All myths tied to the central Easter story. I spent most Easters at my grandmother’s; I’m told my birth saved her life, coming so shortly after the loss of her husband. That’s one of many things I heard from her, or my father on the drive to Maryland, or my mother on the drive back. That Easter story had a damnable habit of changing.

There’s a 1981 Easter dinner, my Mom and Dad sitting at John Wiswell’s dining table, John telling his son he wasn’t good enough for his wife. In some versions he was joking; years later, after my mother divorced him, more versions pitted John as serious. I remember one Easter Story where he was so excited over the prospect of a grandson, arguing over the best place for him to be born, though I also recall one about him spending that morning in the basement workshop, alone, refusing to tell anyone what he was doing. The most common is the 1981 Easter dinner where a family member came out as gay, and John was so visibly shaken that he went upstairs to lie down. In every version of the Easter story he went upstairs to lie down, and he never returned.

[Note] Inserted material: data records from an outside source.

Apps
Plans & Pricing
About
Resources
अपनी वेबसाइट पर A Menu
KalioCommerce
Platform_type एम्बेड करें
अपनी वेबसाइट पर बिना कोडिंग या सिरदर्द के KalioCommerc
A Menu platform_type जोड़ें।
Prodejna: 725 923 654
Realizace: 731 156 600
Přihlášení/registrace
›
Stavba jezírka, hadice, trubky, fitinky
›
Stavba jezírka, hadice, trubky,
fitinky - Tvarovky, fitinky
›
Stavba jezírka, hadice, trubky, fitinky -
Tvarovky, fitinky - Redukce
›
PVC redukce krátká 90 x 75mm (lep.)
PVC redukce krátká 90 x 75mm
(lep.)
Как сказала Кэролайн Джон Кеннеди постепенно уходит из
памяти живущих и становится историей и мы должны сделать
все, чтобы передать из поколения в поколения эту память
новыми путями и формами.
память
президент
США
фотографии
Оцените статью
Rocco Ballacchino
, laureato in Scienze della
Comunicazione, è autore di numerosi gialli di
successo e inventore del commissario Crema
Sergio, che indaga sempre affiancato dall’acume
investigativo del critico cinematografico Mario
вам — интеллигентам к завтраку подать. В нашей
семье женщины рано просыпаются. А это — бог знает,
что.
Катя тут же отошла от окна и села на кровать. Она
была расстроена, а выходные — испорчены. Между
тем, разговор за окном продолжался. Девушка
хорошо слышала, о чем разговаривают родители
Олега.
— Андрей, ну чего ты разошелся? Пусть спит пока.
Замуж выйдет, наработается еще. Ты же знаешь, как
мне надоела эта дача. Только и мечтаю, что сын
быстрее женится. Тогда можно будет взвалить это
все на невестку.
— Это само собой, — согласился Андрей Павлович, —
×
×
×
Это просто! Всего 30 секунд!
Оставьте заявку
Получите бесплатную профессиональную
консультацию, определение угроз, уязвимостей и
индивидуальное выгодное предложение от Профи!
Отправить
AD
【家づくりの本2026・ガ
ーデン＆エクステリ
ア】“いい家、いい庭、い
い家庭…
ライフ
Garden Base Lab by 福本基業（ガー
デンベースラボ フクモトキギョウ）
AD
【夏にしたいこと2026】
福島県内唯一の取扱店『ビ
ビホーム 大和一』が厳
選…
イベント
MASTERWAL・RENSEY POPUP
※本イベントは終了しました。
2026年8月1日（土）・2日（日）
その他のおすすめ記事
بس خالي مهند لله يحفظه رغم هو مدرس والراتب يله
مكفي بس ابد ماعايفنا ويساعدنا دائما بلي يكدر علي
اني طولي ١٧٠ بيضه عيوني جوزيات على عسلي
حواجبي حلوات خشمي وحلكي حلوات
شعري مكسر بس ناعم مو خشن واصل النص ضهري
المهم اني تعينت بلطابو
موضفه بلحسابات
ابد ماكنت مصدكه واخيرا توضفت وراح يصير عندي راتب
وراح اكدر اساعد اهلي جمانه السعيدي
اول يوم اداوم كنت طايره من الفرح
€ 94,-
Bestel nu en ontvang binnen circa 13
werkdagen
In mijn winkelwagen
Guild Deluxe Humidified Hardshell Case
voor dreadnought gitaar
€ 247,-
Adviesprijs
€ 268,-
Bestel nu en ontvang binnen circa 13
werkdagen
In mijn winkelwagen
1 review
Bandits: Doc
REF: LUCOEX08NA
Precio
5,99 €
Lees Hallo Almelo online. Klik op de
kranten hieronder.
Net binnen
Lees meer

It was a heart attack that left my grandmother a widow for my entire lifetime. She’s looking at her 95th birthday this summer. That’s one of the ways I mark my life: I’m the length of time that the sweet old lady has been without John Wiswell.

None of the John Wiswell Easters are necessarily true, but they combine to a very good primer on how people’s agendas define history. Even when I was too naïve to really doubt each contradictory tale, I understood they came because my father was particularly morose that weekend, or my grandmother felt particularly nostalgic, or from whatever was behind my aunt’s cloudy eyes. I appreciated and internalized all the myths.

Perhaps I internalized them too well. In recent years I’ve tended to fall very ill around Easter, and this mortality leads to inevitable morbidity. On a recent Easter, after having dinner with a wonderful lesbian couple, I actually had to excuse myself and go lie down. Staring at the plaster ceiling, uncertain if I could sit up, it was hard not to dwell on the myths of John Wiswell.

So around Easter I tend to fall ill, and I tend to grow grim. It’s not a gripe against Jesus, or my health, or even against any John Wiswell in particular. It is a long habit, no better than Samuel Clemens thinking he’d go out on the comet he rode in on. Actually, it’s worse – at least his was zany.

But contrary to a lot of secular thought, we don’t get to pick our myths. If this day means anything to you, then I wish your order of myths treats you well.